End death penalty, keep it for terror only, recommends Law Commission

India is one of 59 countries where the death penalty is still awarded by courts. More recently, the issue was debated in the run-up to the July 30 hanging of Mumbai blasts convict Yakub Memon.

Written by Maneesh Chhibber | New Delhi | Updated: August 28, 2015 4:29 pm
Death Penalty, death penalty debate, Law Commission India, Law Commission, Law Commission death penalty, abolition of death penalty, Mumbai blasts, Yakub Memon hanging, Law Ministry, Death Penalty, India, Yakub Memon, India News, indian express Law Commission chairman Justice (retd) A P Shah.

In what will be a reversal of its earlier stand, the Law Commission of India is set to recommend abolition of death penalty in the country.

A 272-page draft report of the Law Commission, circulated among members, favours speedy abolition of the death penalty from the statute books, except in cases where the accused is convicted of involvement in a terror case.

India is one of 59 countries where the death penalty is still awarded by courts.
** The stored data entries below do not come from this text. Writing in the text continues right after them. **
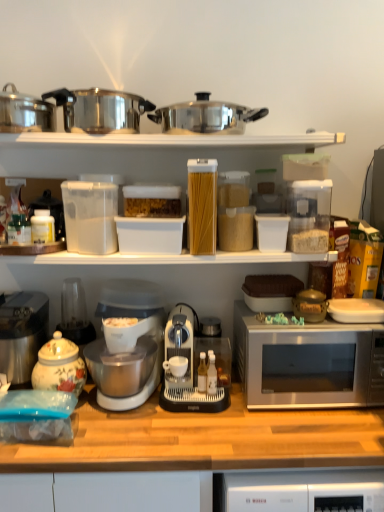 Question: Is porcelain floral tea pot at left located outside stainless steel coffee maker at left?

Choices:
 (A) yes
 (B) no

Answer: (A)

Question: Is porcelain floral tea pot at left at the right side of stainless steel coffee maker at left?

Choices:
 (A) yes
 (B) no

Answer: (A)

Question: Can stainless steel coffee maker at left be found inside porcelain floral tea pot at left?

Choices:
 (A) yes
 (B) no

Answer: (B)

Question: Is porcelain floral tea pot at left thinner than stainless steel coffee maker at left?

Choices:
 (A) no
 (B) yes

Answer: (B)

Question: Is porcelain floral tea pot at left further to the viewer compared to stainless steel coffee maker at left?

Choices:
 (A) yes
 (B) no

Answer: (B)

Question: From the image's perspective, is porcelain floral tea pot at left over stainless steel coffee maker at left?

Choices:
 (A) yes
 (B) no

Answer: (B)

Question: Considering the relative positions of translucent plastic container at center and satin silver microwave at right in the image provided, is translucent plastic container at center behind satin silver microwave at right?

Choices:
 (A) yes
 (B) no

Answer: (A)

Question: Would you say translucent plastic container at center is outside satin silver microwave at right?

Choices:
 (A) yes
 (B) no

Answer: (A)

Question: Is translucent plastic container at center placed right next to satin silver microwave at right?

Choices:
 (A) no
 (B) yes

Answer: (A)

Question: Is satin silver microwave at right at the back of translucent plastic container at center?

Choices:
 (A) no
 (B) yes

Answer: (A)

Question: Considering the relative sizes of translucent plastic container at center and satin silver microwave at right in the image provided, is translucent plastic container at center wider than satin silver microwave at right?

Choices:
 (A) no
 (B) yes

Answer: (A)

Question: Can you confirm if translucent plastic container at center is thinner than satin silver microwave at right?

Choices:
 (A) no
 (B) yes

Answer: (B)

Question: Is stainless steel coffee maker at left at the left side of white plastic coffee machine at center?

Choices:
 (A) yes
 (B) no

Answer: (A) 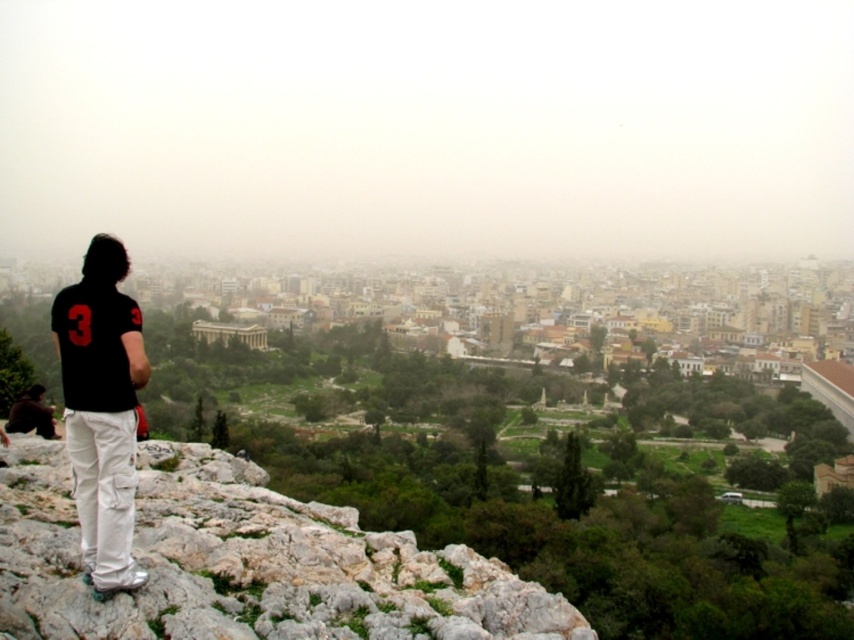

More recently, the issue was debated in the run-up to the July 30 hanging of Mumbai blasts convict Yakub Memon.

Watch: End Death Penalty, Keep It For Terror Only, says Law Commission (App users click here)

The draft report hopes that the “movement towards absolute abolition will be swift and irreversible”. In 1962, the Law Commission, in its 35th report, had recommended retention of death penalty.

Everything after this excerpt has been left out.